**Task item**
Check the records below line by line, and report how many lines include the string "sich". No other words are needed.

** Opening Given entries block **

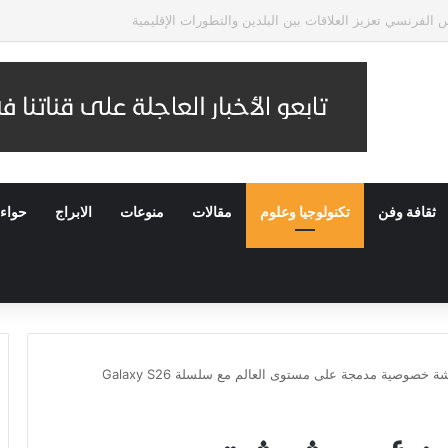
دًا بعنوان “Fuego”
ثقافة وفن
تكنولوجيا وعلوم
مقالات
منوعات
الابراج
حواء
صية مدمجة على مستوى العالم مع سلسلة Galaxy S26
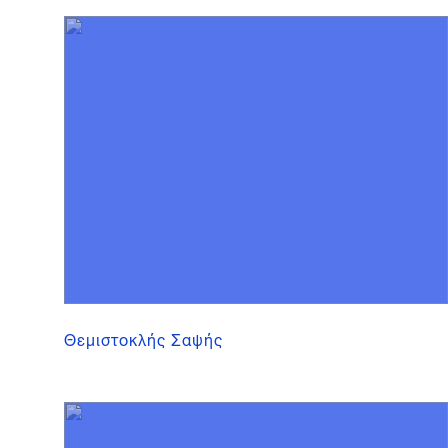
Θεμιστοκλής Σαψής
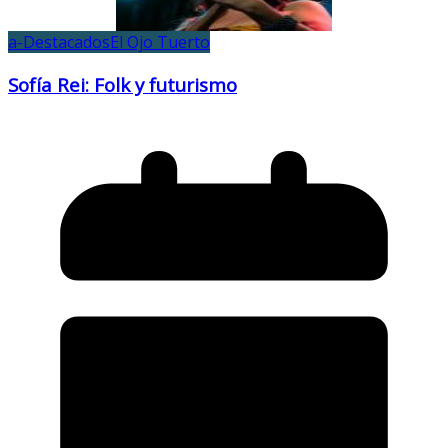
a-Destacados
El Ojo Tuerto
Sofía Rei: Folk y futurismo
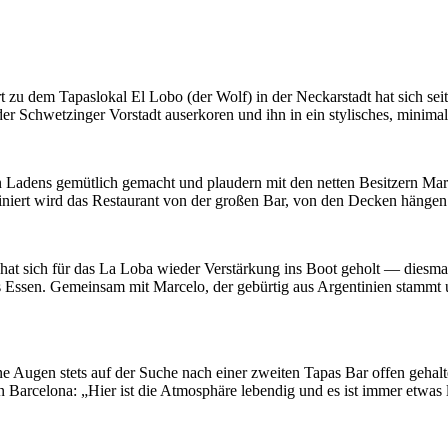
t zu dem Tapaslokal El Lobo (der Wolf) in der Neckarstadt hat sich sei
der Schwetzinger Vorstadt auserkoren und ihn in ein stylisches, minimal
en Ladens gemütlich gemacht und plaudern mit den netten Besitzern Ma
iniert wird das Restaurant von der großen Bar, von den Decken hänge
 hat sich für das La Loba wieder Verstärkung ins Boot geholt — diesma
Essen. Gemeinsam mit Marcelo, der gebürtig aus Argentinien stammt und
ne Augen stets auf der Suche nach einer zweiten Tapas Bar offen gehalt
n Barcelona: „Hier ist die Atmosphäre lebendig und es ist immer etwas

** Closing Given entries block **

**Finished exercise**
2